Symbol Table Structure#

Symbol tables in Jaclang are hierarchical data structures designed to track symbols (identifiers) and their relationships throughout the compilation process. This document explains the core components of the symbol table system and how they interact.

Core Components#

Jaclang's symbol table system consists of the following key classes:

classDiagram
    class UniScopeNode {
        +str nix_name
        +UniNode nix_owner
        +UniScopeNode parent_scope
        +list[UniScopeNode] kid_scope
        +dict[str, Symbol] names_in_scope
        +list[InheritedSymbolTable] inherited_scope
        +lookup(name, deep)
        +insert(node, access_spec, single, force_overwrite)
        +find_scope(name)
        +link_kid_scope(key_node)
        +def_insert(node, access_spec, single_decl, force_overwrite)
        +chain_def_insert(node_list)
        +use_lookup(node, sym_table)
        +chain_use_lookup(node_list)
    }

    class Symbol {
        +list[NameAtom] defn
        +list[NameAtom] uses
        +SymbolAccess access
        +UniScopeNode parent_tab
        +decl
        +sym_name
        +sym_type
        +sym_dotted_name
        +fetch_sym_tab
        +add_defn(node)
        +add_use(node)
    }

    class InheritedSymbolTable {
        +UniScopeNode base_symbol_table
        +bool load_all_symbols
        +list[str] symbols
        +lookup(name, deep)
    }

    class NameAtom {
        +str value
        +Symbol sym
        +UniNode name_of
        +sym_name
        +sym_category
    }

    UniScopeNode --> Symbol : names_in_scope
    UniScopeNode --> InheritedSymbolTable : inherited_scope
    UniScopeNode --> UniScopeNode : parent_scope/kid_scope
    Symbol --> NameAtom : defn/uses
    Symbol --> UniScopeNode : parent_tab
    InheritedSymbolTable --> UniScopeNode : base_symbol_table
    NameAtom --> Symbol : sym

UniScopeNode#

UniScopeNode represents a scope in the program, such as a module, function, class, or block. Each scope has its own symbol table containing the symbols defined within it.
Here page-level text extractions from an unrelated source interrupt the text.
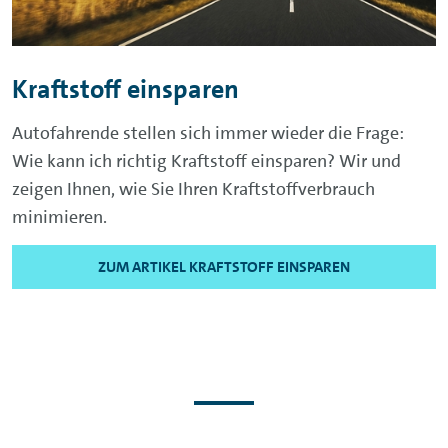
Kraftstoff einsparen
Autofahrende stellen sich immer wieder die Frage:
Wie kann ich richtig Kraftstoff einsparen? Wir und
zeigen Ihnen, wie Sie Ihren Kraftstoffverbrauch
minimieren.
ZUM ARTIKEL KRAFTSTOFF EINSPAREN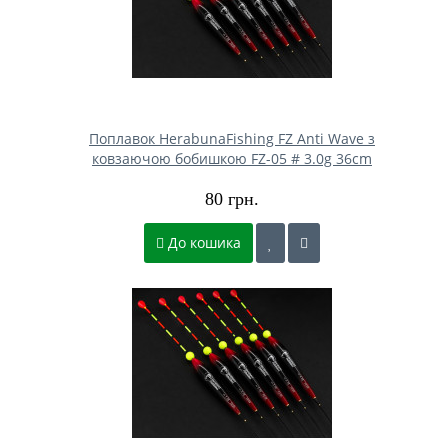
Поплавок HerabunaFishing FZ Anti Wave з
ковзаючою бобишкою FZ-05 # 3.0g 36cm
80 грн.
До кошика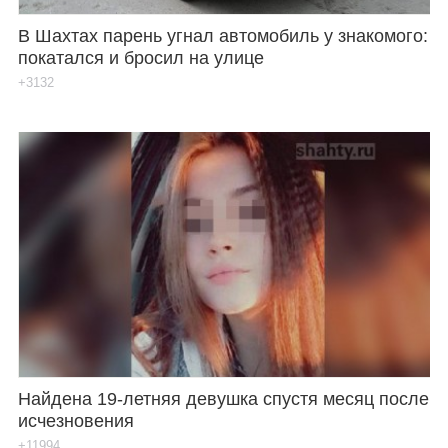
В Шахтах парень угнал автомобиль у знакомого:
покатался и бросил на улице
+3132
Найдена 19-летняя девушка спустя месяц после
исчезновения
+11994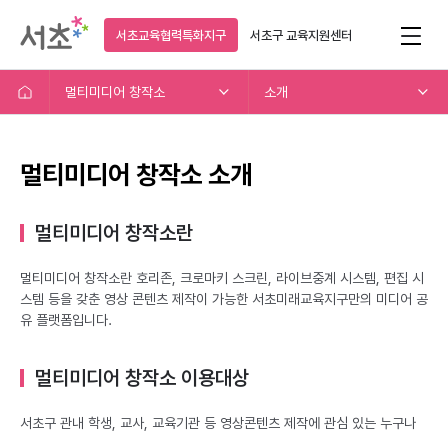
서초교육협력특화지구
서초구
교육지원센터
멀티미디어 창작소
소개
멀티미디어 창작소 소개
멀티미디어 창작소란
멀티미디어 창작소란 호리존, 크로마키 스크린, 라이브중계 시스템, 편집 시
스템 등을 갖춘 영상 콘텐츠 제작이 가능한 서초미래교육지구만의 미디어 공
유 플랫폼입니다.
멀티미디어 창작소 이용대상
서초구 관내 학생, 교사, 교육기관 등 영상콘텐츠 제작에 관심 있는 누구나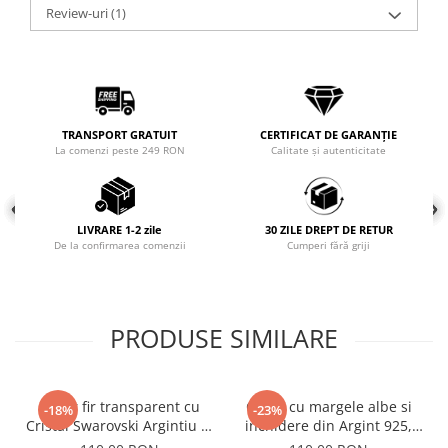
Review-uri
(1)
COLIERE
Coliere cu mărgele colorate și
Argint
Coliere cu pietre semiprețioase
TRANSPORT GRATUIT
CERTIFICAT DE GARANȚIE
La comenzi peste 249 RON
Calitate și autenticitate
LIVRARE 1-2 zile
30 ZILE DREPT DE RETUR
De la confirmarea comenzii
Cumperi fără griji
PRODUSE SIMILARE
Colier fir transparent cu
Colier cu margele albe si
-18%
-23%
Cristal Swarovski Argintiu in
inchidere din Argint 925,
Caseta din Argint 925
reglabil 38-41 cm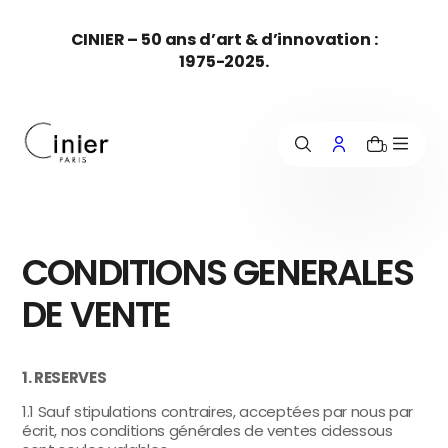
c
CINIER – 50 ans d’art & d’innovation :
o
1975-2025.
n
t
e
n
u
0
CONDITIONS GENERALES
DE VENTE
1. RESERVES
1.1 Sauf stipulations contraires, acceptées par nous par
écrit, nos conditions générales de ventes cidessous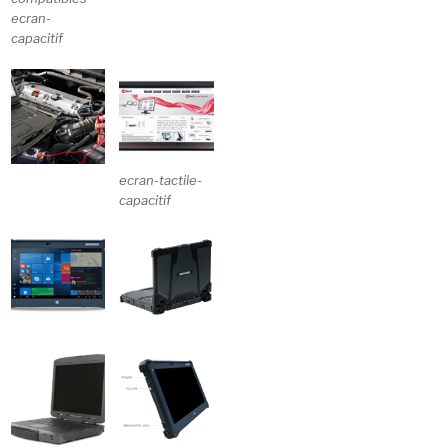
ecran-
capacitif
ecran-tactile-
capacitif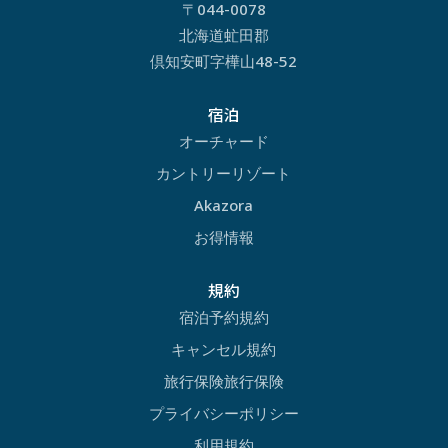
〒044-0078
北海道虻田郡
倶知安町字樺山48-52
宿泊
オーチャード
カントリーリゾート
Akazora
お得情報
規約
宿泊予約規約
キャンセル規約
旅行保険旅行保険
プライバシーポリシー
利用規約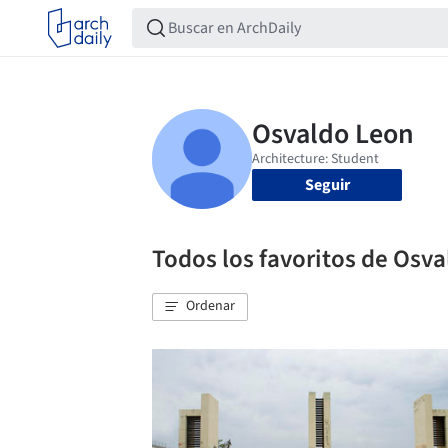
Seguir
Todos los favoritos de Osv
Ordenar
Key attributes: - nix_name: Name of the scope - nix_owner: The AST node this scope belongs to - parent_scope: Reference to the parent scope - kid_scope: List of child scopes - names_in_scope: Dictionary mapping symbol names to their Symbol objects - inherited_scope: List of inherited symbol tables

Key methods: - lookup(name, deep): Looks up a symbol by name, optionally searching parent scopes - insert(node, access_spec, single, force_overwrite): Inserts a symbol into the scope - find_scope(name): Finds a child scope by name - link_kid_scope(key_node): Links a child scope to this scope - def_insert(node, access_spec, single_decl, force_overwrite): Inserts a symbol definition - chain_def_insert(node_list): Inserts a chain of symbols (e.g., for member access) - use_lookup(node, sym_table): Looks up a symbol use - chain_use_lookup(node_list): Looks up a chain of symbol uses

Symbol#

Symbol represents a symbol definition in the program, keeping track of all definitions and uses of the symbol.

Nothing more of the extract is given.